9/24/21 Bernallilo County expands westside water utility to serve Intel and claims water levels are rising

The Albuquerque Bernalillo County Water Utility Authority board has approved a $1 million expense for designing a project to deliver up to 3 million gallons of water a day to Intel.

The water will support the tech company’s $3.5 billion upgrade of its computer chip manufacturing plant in Rio Rancho.

Two wells that will serve Intel contain water that is high in arsenic, and they have never been used by the utility for drinking water.

Mark Sanchez, ABCWUA’s executive director, said the company will treat and return about 2.4 million gallons a day into the utility’s wastewater system to offset the increased groundwater pumping.

“At that point, it’s no longer arsenic water or has any other contaminants,” Sanchez said. “We (also) have a pre-treatment system that we capture and treat the water before it goes back into the river.”

Intel will reimburse the $1 million and pay for the infrastructure.

The project may include building a well collector line and improving the wells.

Intel’s water use from the utility will be 600,000 gallons a day.

Sanchez said that amount will not strain water deliveries on the west side of the Rio Grande.

Intel’s on-site system will treat water for use in manufacturing and cooling towers.

The company has a goal of restoring more freshwater than it consumes by 2030.

Intel funded an Audubon water lease to boost river flows and bird habitat in the Isleta Reach of the Rio Grande, and a Trout Unlimited restoration project on Comanche Creek in northern New Mexico.

“Organizations small and large must come together and implement innovative ways to conserve water, one of our most precious resources,” Suzanne Fallender, Intel’s director of corporate responsibility, said in a statement. “Individual action to tackle the world’s biggest challenges, like climate change, isn’t enough.”

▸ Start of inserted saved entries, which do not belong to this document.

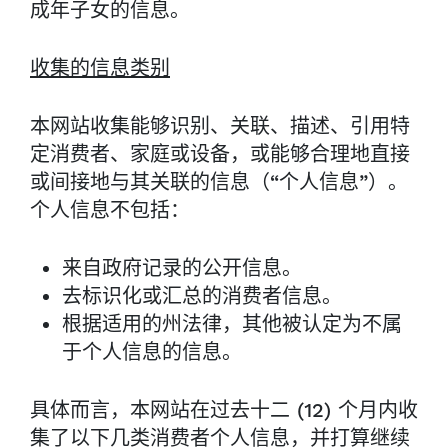
成年子女的信息。
收集的信息类别
本网站收集能够识别、关联、描述、引用特
定消费者、家庭或设备，或能够合理地直接
或间接地与其关联的信息（“个人信息”）。
个人信息不包括：
来自政府记录的公开信息。
去标识化或汇总的消费者信息。
根据适用的州法律，其他被认定为不属
于个人信息的信息。
具体而言，本网站在过去十二 (12) 个月内收
集了以下几类消费者个人信息，并打算继续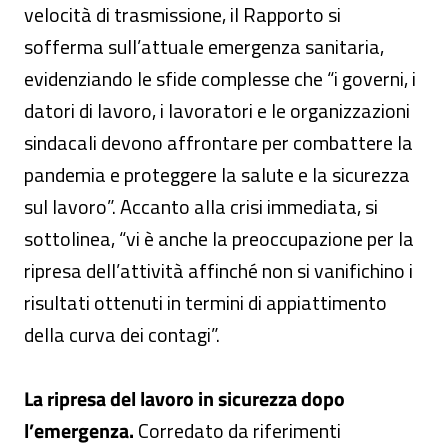
velocità di trasmissione, il Rapporto si
sofferma sull’attuale emergenza sanitaria,
evidenziando le sfide complesse che “i governi, i
datori di lavoro, i lavoratori e le organizzazioni
sindacali devono affrontare per combattere la
pandemia e proteggere la salute e la sicurezza
sul lavoro”. Accanto alla crisi immediata, si
sottolinea, “vi è anche la preoccupazione per la
ripresa dell’attività affinché non si vanifichino i
risultati ottenuti in termini di appiattimento
della curva dei contagi”.
La ripresa del lavoro in sicurezza dopo
l’emergenza.
Corredato da riferimenti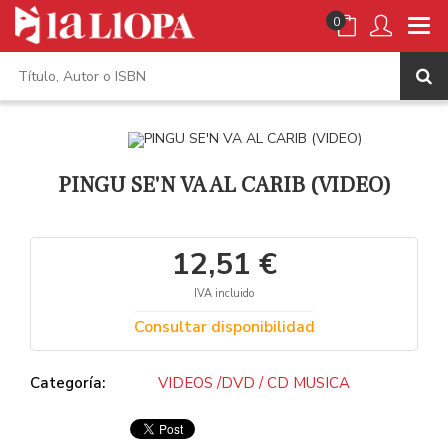
0
PINGU SE'N VA AL CARIB (VIDEO)
12,51 €
IVA incluido
Consultar disponibilidad
Categoría:
VIDEOS /DVD / CD MUSICA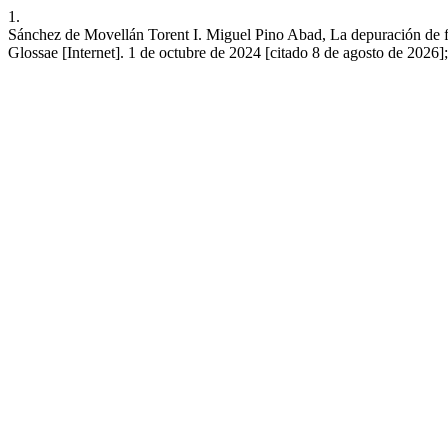
1.
Sánchez de Movellán Torent I. Miguel Pino Abad, La depuración de f
Glossae [Internet]. 1 de octubre de 2024 [citado 8 de agosto de 2026]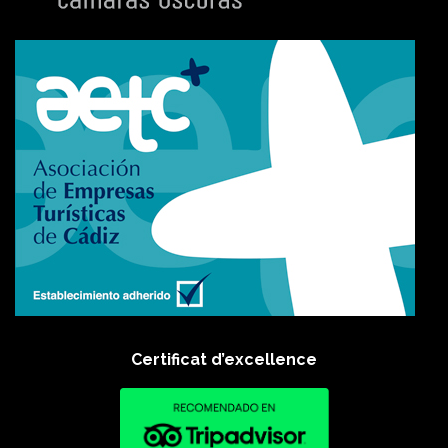
Certificat d’excellence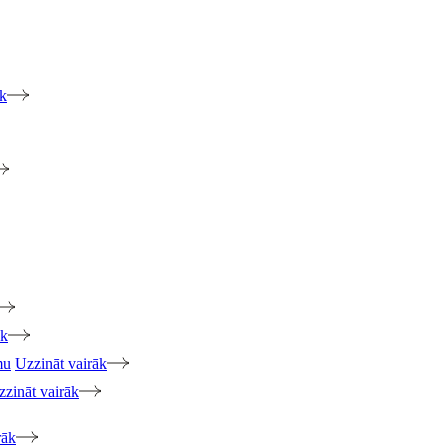
āk
āk
mu
Uzzināt vairāk
zzināt vairāk
rāk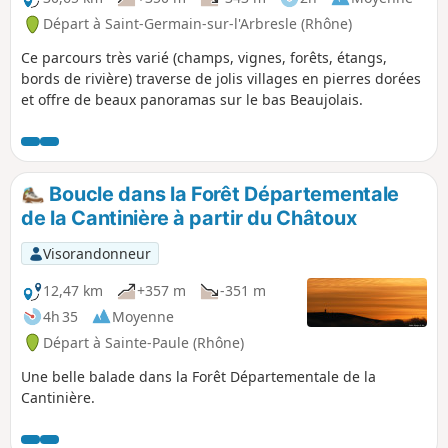
Départ à Saint-Germain-sur-l'Arbresle (Rhône)
Ce parcours très varié (champs, vignes, forêts, étangs,
bords de rivière) traverse de jolis villages en pierres dorées
et offre de beaux panoramas sur le bas Beaujolais.
Boucle dans la Forêt Départementale
de la Cantinière à partir du Châtoux
Visorandonneur
12,47 km
+357 m
-351 m
4h 35
Moyenne
Départ à Sainte-Paule (Rhône)
Une belle balade dans la Forêt Départementale de la
Cantinière.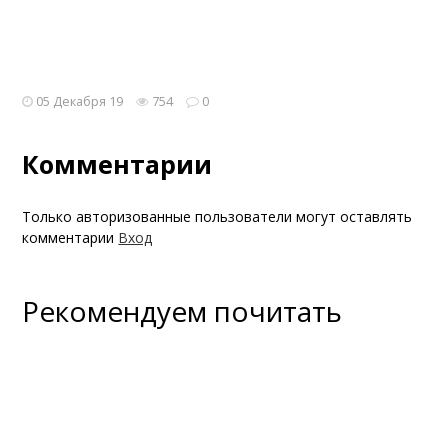
05 Декабря 19
754
0
Комментарии
Только авторизованные пользователи могут оставлять
комментарии
Вход
Рекомендуем почитать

Intel is an existing customer of the water utility authority, which inherited a city of Albuquerque agreement to accept the company’s wastewater discharge.

“Historically, what Intel has been forced to do is acquire water rights from irrigators and farmers to authorize their pumping,” Sanchez said. “So I think there’s clearly an advantage for the water authority to provide this service and not force Intel to go into the market and acquire additional water rights.”